Я снова станцевала фанданго. Поинтересовалась:
— Что я делаю не так? Чего не хватает?
— Душу не вкладываете.
— Душу?
— Не подумайте, что я хочу вас обидеть, — поспешила объяснить Долорес. — Хотите, отведу вас к нашим? Тогда сами все увидите и поймете.
На следующей неделе мы с Долорес отправились; ее семья жила в пещерах Сакромонте. Долорес подала конверт, который я ей заблаговременно вручила, одной из старых цыганок; старуха тщательно изучила содержимое, затем кивнула мне, разрешая остаться. Остальные на меня почти не обращали внимания. В очаге был разведен огонь, по стенам плясали тени, а десятка полтора цыган праздновали: младший брат Долорес в тот день принял причастие. Стол был уставлен остатками праздничной трапезы; с криками носилась ребятня, взрослые сидели в центре пещеры. На ноги поднялся очень толстый человек с огромными усами; мгновенно стало тихо. Молодой парень отстучал простой ритм, и толстяк запел. Голос у него был грубый, песня больше напоминала стон, крик боли, дикий вопль, вой дикого зверя. Однако он пел с таким чувством, что у меня защемило сердце. Слушатели начали хлопать в ладоши и топать, отбивая ритм, а певец самозабвенно пел и пел. И вот уже все вокруг, даже малышня, хлопали и топали, словно вызывая какого-то своего, темного бога.

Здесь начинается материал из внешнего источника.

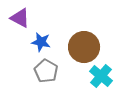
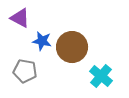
blue star: moved 1 px right, 1 px up
brown circle: moved 12 px left
gray pentagon: moved 21 px left; rotated 20 degrees counterclockwise
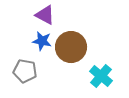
purple triangle: moved 25 px right, 3 px up
brown circle: moved 1 px left
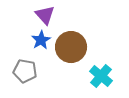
purple triangle: rotated 20 degrees clockwise
blue star: moved 1 px left, 1 px up; rotated 30 degrees clockwise
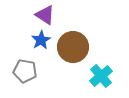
purple triangle: rotated 15 degrees counterclockwise
brown circle: moved 2 px right
cyan cross: rotated 10 degrees clockwise
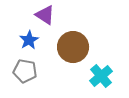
blue star: moved 12 px left
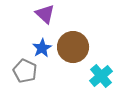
purple triangle: moved 1 px up; rotated 10 degrees clockwise
blue star: moved 13 px right, 8 px down
gray pentagon: rotated 15 degrees clockwise
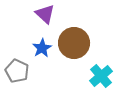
brown circle: moved 1 px right, 4 px up
gray pentagon: moved 8 px left
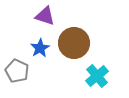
purple triangle: moved 2 px down; rotated 25 degrees counterclockwise
blue star: moved 2 px left
cyan cross: moved 4 px left
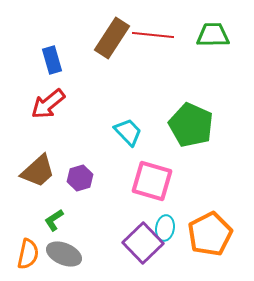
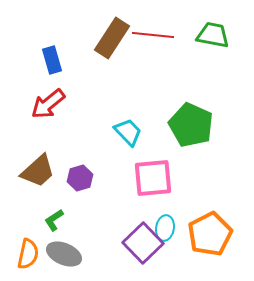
green trapezoid: rotated 12 degrees clockwise
pink square: moved 1 px right, 3 px up; rotated 21 degrees counterclockwise
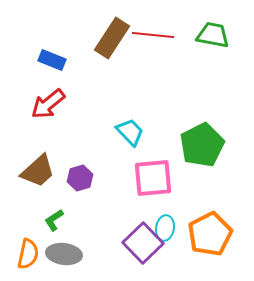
blue rectangle: rotated 52 degrees counterclockwise
green pentagon: moved 11 px right, 20 px down; rotated 21 degrees clockwise
cyan trapezoid: moved 2 px right
gray ellipse: rotated 16 degrees counterclockwise
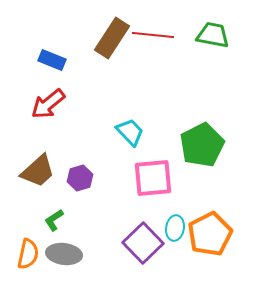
cyan ellipse: moved 10 px right
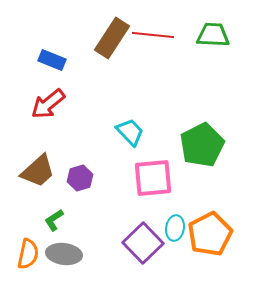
green trapezoid: rotated 8 degrees counterclockwise
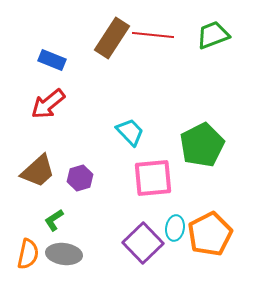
green trapezoid: rotated 24 degrees counterclockwise
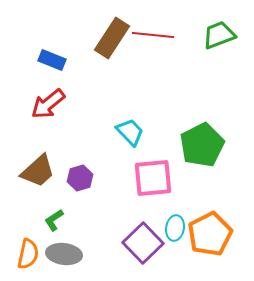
green trapezoid: moved 6 px right
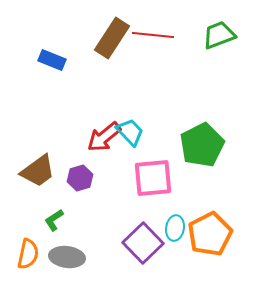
red arrow: moved 56 px right, 33 px down
brown trapezoid: rotated 6 degrees clockwise
gray ellipse: moved 3 px right, 3 px down
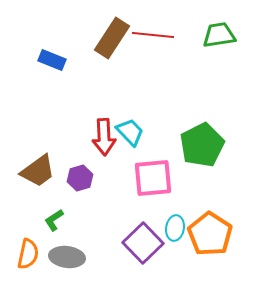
green trapezoid: rotated 12 degrees clockwise
red arrow: rotated 54 degrees counterclockwise
orange pentagon: rotated 12 degrees counterclockwise
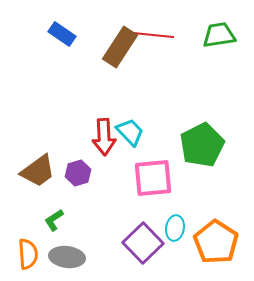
brown rectangle: moved 8 px right, 9 px down
blue rectangle: moved 10 px right, 26 px up; rotated 12 degrees clockwise
purple hexagon: moved 2 px left, 5 px up
orange pentagon: moved 6 px right, 8 px down
orange semicircle: rotated 16 degrees counterclockwise
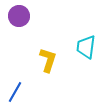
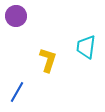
purple circle: moved 3 px left
blue line: moved 2 px right
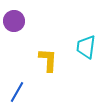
purple circle: moved 2 px left, 5 px down
yellow L-shape: rotated 15 degrees counterclockwise
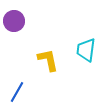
cyan trapezoid: moved 3 px down
yellow L-shape: rotated 15 degrees counterclockwise
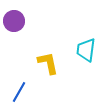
yellow L-shape: moved 3 px down
blue line: moved 2 px right
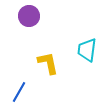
purple circle: moved 15 px right, 5 px up
cyan trapezoid: moved 1 px right
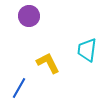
yellow L-shape: rotated 15 degrees counterclockwise
blue line: moved 4 px up
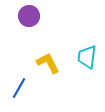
cyan trapezoid: moved 7 px down
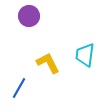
cyan trapezoid: moved 2 px left, 2 px up
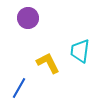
purple circle: moved 1 px left, 2 px down
cyan trapezoid: moved 5 px left, 4 px up
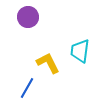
purple circle: moved 1 px up
blue line: moved 8 px right
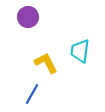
yellow L-shape: moved 2 px left
blue line: moved 5 px right, 6 px down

Песня закончилась, с места поднялась дородная немолодая женщина с рябым лицом.
— Кармен, Кармен! — раздались голоса.
— Es те tia, моя тетка, — пояснила Долорес. — Наблюдайте как следует.
Цыгане хлопали, одни кричали, другие отбивали ритм маленькими палочками. Кармен стояла среди них, одну руку уперев в бок, в другой сжимая большой лакированный веер. Затем тоже начала отбивать ритм каблуком.

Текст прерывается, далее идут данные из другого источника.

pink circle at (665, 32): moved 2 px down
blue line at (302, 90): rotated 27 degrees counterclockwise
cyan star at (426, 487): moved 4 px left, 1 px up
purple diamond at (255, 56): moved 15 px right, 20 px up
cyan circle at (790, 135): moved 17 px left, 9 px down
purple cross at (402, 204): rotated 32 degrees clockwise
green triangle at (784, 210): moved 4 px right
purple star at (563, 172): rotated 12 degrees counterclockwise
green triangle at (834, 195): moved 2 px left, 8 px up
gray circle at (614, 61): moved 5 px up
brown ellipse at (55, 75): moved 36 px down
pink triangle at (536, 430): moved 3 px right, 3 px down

Будь мы в Англии, толстуха Кармен показалась бы зрителям смешной и нелепой. Здесь же ее воспринимали всерьез и с нетерпением ждали танца. Ее полное тело было обтянуто пронзительно-красным платьем, толстые пальцы унизаны золотыми кольцами тонкой работы, лицо обрамляли черные кудри. Зашелестев юбками, Кармен сделала несколько плавных шагов, отмахиваясь веером, словно желая утихомирить расшумевшихся зрителей. Долорес прошлась перед ней в кратком танце, точно поддразнивая тетку собственной молодостью и красотой.

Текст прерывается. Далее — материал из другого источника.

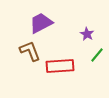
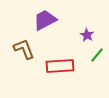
purple trapezoid: moved 4 px right, 3 px up
purple star: moved 1 px down
brown L-shape: moved 6 px left, 2 px up
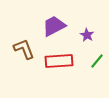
purple trapezoid: moved 9 px right, 6 px down
green line: moved 6 px down
red rectangle: moved 1 px left, 5 px up
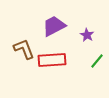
red rectangle: moved 7 px left, 1 px up
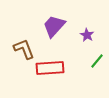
purple trapezoid: rotated 20 degrees counterclockwise
red rectangle: moved 2 px left, 8 px down
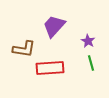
purple star: moved 1 px right, 6 px down
brown L-shape: rotated 120 degrees clockwise
green line: moved 6 px left, 2 px down; rotated 56 degrees counterclockwise
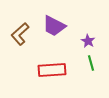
purple trapezoid: rotated 105 degrees counterclockwise
brown L-shape: moved 4 px left, 15 px up; rotated 130 degrees clockwise
red rectangle: moved 2 px right, 2 px down
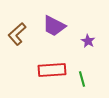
brown L-shape: moved 3 px left
green line: moved 9 px left, 16 px down
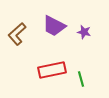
purple star: moved 4 px left, 9 px up; rotated 16 degrees counterclockwise
red rectangle: rotated 8 degrees counterclockwise
green line: moved 1 px left
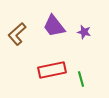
purple trapezoid: rotated 25 degrees clockwise
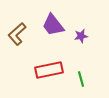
purple trapezoid: moved 1 px left, 1 px up
purple star: moved 3 px left, 4 px down; rotated 24 degrees counterclockwise
red rectangle: moved 3 px left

— Guapa, guapa![32] — орали цыгане и хлопали все громче, стучали деревянными палочками. — Давай, смелее!
Широким жестом Кармен положила веер и застыла, чуть выдвинув вперед ногу. Пристукнула каблуком, и мгновенно настала тишина. Медленно-медленно Кармен подняла руки над головой, одновременно прищелкивая пальцами. Ее руки были гибки, как прутья ивы, лицо недвижно и торжественно. Она точно знала, когда замереть, когда сменить шаг, развести пальцы, движением рук рассечь воздух. Я не сводила с нее глаз. В звуках дикого воющего пения и в танце рождалась повесть о горестях и печалях. Бешено отбивая чечетку, Кармен яростно сражалась с мрачным облаком надвигающейся смерти.
Потом зазвучала новая песня, и танец стал радостнее и веселее. Кармен повествовала о жизни, о сладких апельсинах и порхающих птицах. Все мои прежние представления о красоте рушились. Толстое, нелепое тело цыганки каждым движением пело о любви и желании; Кармен то обретала грацию молоденькой девушки, то становилась по-королевски величественной.